### EXERCISE DESCRIPTION
Go through the listing and return every line with "members" in it.

### RECORDS SHOWN
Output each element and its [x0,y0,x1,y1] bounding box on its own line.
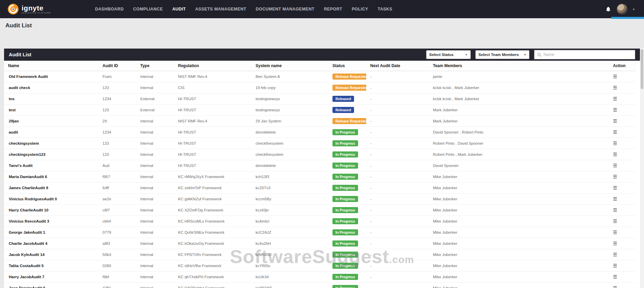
status-badge: In Progress [332,263,358,269]
cell-regulation: HI-TRUST [174,126,252,138]
row-actions-menu-icon[interactable]: ☰ [613,129,617,135]
row-actions-menu-icon[interactable]: ☰ [613,219,617,224]
row-actions-menu-icon[interactable]: ☰ [613,252,617,257]
brand-name: ignyte [22,4,51,11]
row-actions-menu-icon[interactable]: ☰ [613,141,617,146]
cell-name: Harry CharlieAudit 10 [4,204,98,215]
cell-next-audit-date: - [366,271,429,282]
cell-team-members: Mike Juberker [429,282,609,288]
row-actions-menu-icon[interactable]: ☰ [613,241,617,246]
status-badge: In Progress [332,274,358,280]
row-actions-menu-icon[interactable]: ☰ [613,163,617,168]
cell-next-audit-date: - [366,160,429,171]
row-actions-menu-icon[interactable]: ☰ [613,230,617,235]
cell-team-members: Mike Juberker [429,271,609,282]
status-badge: In Progress [332,174,358,180]
row-actions-menu-icon[interactable]: ☰ [613,152,617,157]
navbar-item-tasks[interactable]: TASKS [373,0,397,18]
cell-name: test [4,104,98,115]
status-badge: In Progress [332,163,358,169]
row-actions-menu-icon[interactable]: ☰ [613,96,617,102]
row-actions-menu-icon[interactable]: ☰ [613,196,617,202]
row-actions-menu-icon[interactable]: ☰ [613,185,617,191]
cell-regulation: KC QuNrSNEa Framework [174,227,252,238]
row-actions-menu-icon[interactable]: ☰ [613,174,617,179]
cell-next-audit-date: - [366,126,429,138]
cell-system-name: kcUSCID [252,249,328,260]
column-header-system-name: System name [252,61,328,71]
row-actions-menu-icon[interactable]: ☰ [613,207,617,213]
brand-logo[interactable]: ignyte ASSURANCE PLATFORM [7,3,58,15]
cell-team-members: Mark Juberker [429,104,609,115]
table-row: test 123 External HI-TRUST testingnewsys… [4,104,636,115]
cell-name: Harry JacobAudit 7 [4,271,98,282]
cell-type: Internal [136,215,174,227]
user-avatar[interactable] [617,4,627,15]
row-actions-menu-icon[interactable]: ☰ [613,107,617,113]
status-badge: In Progress [332,129,358,135]
row-actions-menu-icon[interactable]: ☰ [613,274,617,280]
vertical-scrollbar[interactable] [640,48,644,288]
cell-name: Talita CostaAudit 5 [4,260,98,271]
cell-name: tns [4,93,98,104]
row-actions-menu-icon[interactable]: ☰ [613,285,617,288]
cell-team-members: Mike Juberker [429,204,609,215]
cell-regulation: NIST RMF Rev.4 [174,71,252,82]
audit-table: NameAudit IDTypeRegulationSystem nameSta… [4,61,636,288]
navbar-item-dashboard[interactable]: DASHBOARD [90,0,128,18]
cell-type: Internal [136,249,174,260]
navbar-item-label: ASSETS MANAGEMENT [195,7,246,11]
navbar-item-assets-management[interactable]: ASSETS MANAGEMENT [191,0,251,18]
status-badge: In Progress [332,285,358,288]
table-row: Harry JacobAudit 7 f9bf Internal KC qhTX… [4,271,636,282]
row-actions-menu-icon[interactable]: ☰ [613,85,617,90]
row-actions-menu-icon[interactable]: ☰ [613,118,617,124]
cell-team-members: kclsk kcisk , Mark Juberker [429,93,609,104]
cell-regulation: HI-TRUST [174,160,252,171]
cell-next-audit-date: - [366,204,429,215]
select-status-label: Select Status [429,53,453,57]
notifications-bell-icon[interactable] [605,6,611,12]
cell-system-name: kcAmtcl [252,215,328,227]
status-badge: In Progress [332,207,358,213]
search-input[interactable] [544,52,632,57]
cell-name: audit check [4,82,98,93]
cell-audit-id: 123 [98,138,136,149]
cell-type: Internal [136,182,174,193]
table-row: George JakeAudit 1 0779 Internal KC QuNr… [4,227,636,238]
status-badge: In Progress [332,196,358,202]
cell-next-audit-date: - [366,171,429,182]
table-row: Harry CharlieAudit 10 c8f7 Internal KC X… [4,204,636,215]
navbar-item-label: COMPLIANCE [133,7,163,11]
row-actions-menu-icon[interactable]: ☰ [613,74,617,79]
cell-name: checkingsystem [4,138,98,149]
cell-audit-id: 4281 [98,282,136,288]
cell-system-name: checkthesystem [252,149,328,160]
cell-system-name: kc4u2hH [252,238,328,249]
select-status-dropdown[interactable]: Select Status ▼ [426,50,471,59]
navbar-item-document-management[interactable]: DOCUMENT MANAGEMENT [251,0,319,18]
row-actions-menu-icon[interactable]: ☰ [613,263,617,268]
cell-audit-id: Fram [98,71,136,82]
status-badge: In Progress [332,185,358,191]
navbar-item-compliance[interactable]: COMPLIANCE [128,0,168,18]
select-team-members-dropdown[interactable]: Select Team Members ▼ [475,50,529,59]
table-row: James CharlieAudit 9 64ff Internal KC ze… [4,182,636,193]
cell-name: Vinicius RodriguesAudit 0 [4,193,98,204]
navbar-item-label: REPORT [324,7,343,11]
column-header-action: Action [609,61,636,71]
cell-team-members: kclsk kcisk , Mark Juberker [429,82,609,93]
column-header-team-members: Team Members [429,61,609,71]
cell-system-name: donotdelete [252,126,328,138]
user-menu-chevron-down-icon[interactable]: ▾ [633,7,635,11]
navbar-item-policy[interactable]: POLICY [347,0,373,18]
scrollbar-thumb[interactable] [641,49,643,89]
navbar-item-audit[interactable]: AUDIT [168,0,191,18]
table-row: checkingsystem 123 Internal HI-TRUST che… [4,138,636,149]
cell-name: George JakeAudit 1 [4,227,98,238]
navbar-item-report[interactable]: REPORT [319,0,347,18]
status-badge: In Progress [332,151,358,157]
cell-audit-id: c8f7 [98,204,136,215]
navbar-item-label: AUDIT [172,7,186,11]
cell-type: Internal [136,282,174,288]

### WRITTEN ANSWER
cell-team-members: Mike Juberker [429,282,609,288]
cell-team-members: Mike Juberker [429,271,609,282]
cell-team-members: Mark Juberker [429,104,609,115]
cell-team-members: Mike Juberker [429,204,609,215]
cell-team-members: kclsk kcisk , Mark Juberker [429,93,609,104]
select-team-members-dropdown[interactable]: Select Team Members ▼ [475,50,529,59]
cell-team-members: kclsk kcisk , Mark Juberker [429,82,609,93]
column-header-team-members: Team Members [429,61,609,71]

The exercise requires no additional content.